L'Homme à la peau d'ours
Contes de Grimm
Figurez-vous un jeune homme qui avait été soldat. La guerre finie, il se retrouva sans un sou, ne sachant où aller. Il marchait, marchait, le ventre vide, quand tout à coup, au milieu d'un champ, un homme étrange apparut. Cet homme portait un manteau vert et avait un air un peu diabolique, mais avec un sourire en coin.
"Je sais que tu n'as pas d'argent," dit l'homme vert. "Je peux t'en donner autant que tu veux. Mais il y a une condition. Pendant sept ans, tu ne devras ni te laver, ni te peigner, ni couper tes cheveux ou tes ongles. Tu ne devras pas non plus prier. Tu porteras cette peau d'ours comme manteau et tu dormiras dedans. Si tu survis à ces sept années, tu seras riche et libre pour toujours. Si tu meurs avant, ton âme sera à moi."
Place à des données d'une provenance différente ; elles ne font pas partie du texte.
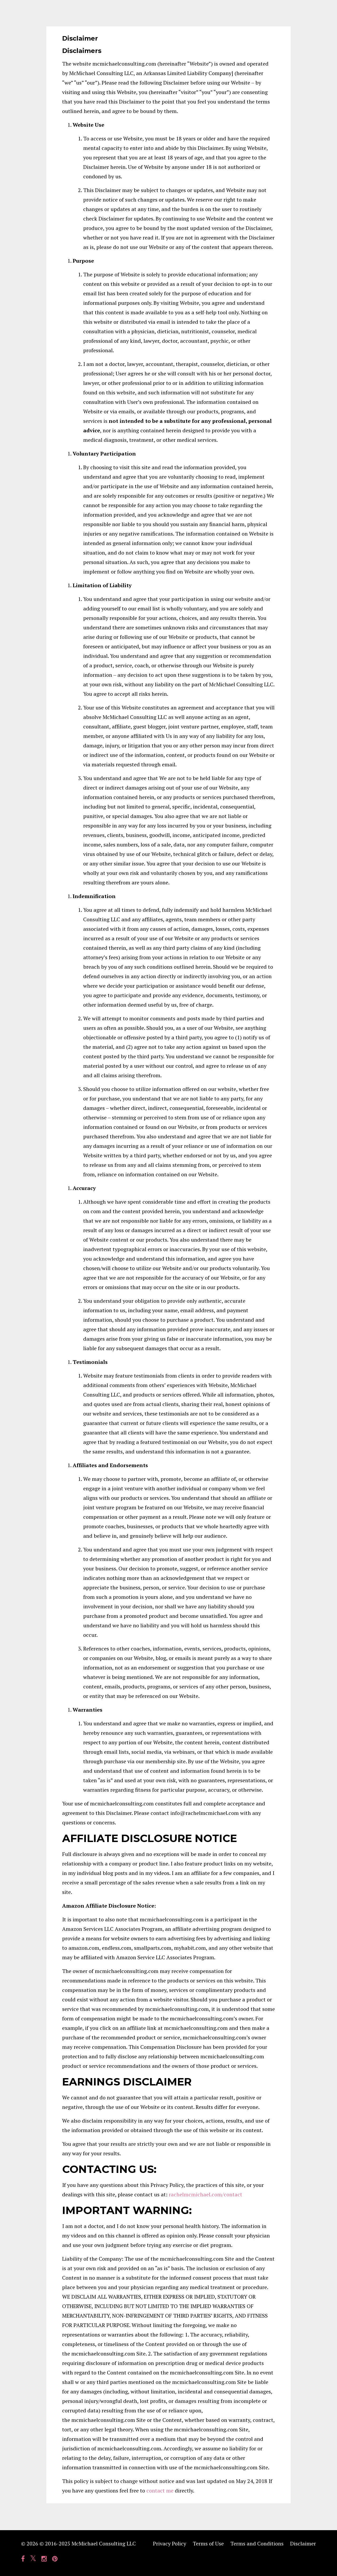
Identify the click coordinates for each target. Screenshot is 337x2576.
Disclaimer (303, 2543)
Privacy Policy (169, 2543)
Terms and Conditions (257, 2543)
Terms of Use (208, 2543)
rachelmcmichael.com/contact (205, 2194)
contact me (160, 2490)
Le soldat, qui n'avait plus rien à perdre, pensa : "Sept ans, c'est long, mais la richesse au bout, ça vaut le coup d'essayer !" Il accepta le marché. L'homme vert lui donna la peau d'ours et lui dit : "Mets ta main dans la poche de ce manteau, elle sera toujours pleine d'or."
Et voilà notre soldat, qu'on appela bientôt "Peau d'Ours", couvert de cette fourrure. Au début, ce n'était pas si terrible. Mais les mois passèrent. Ses cheveux devinrent une tignasse, sa barbe descendait jusqu'à sa taille, ses ongles ressemblaient à des griffes. Il sentait si mauvais que les gens s'écartaient de lui en se bouchant le nez.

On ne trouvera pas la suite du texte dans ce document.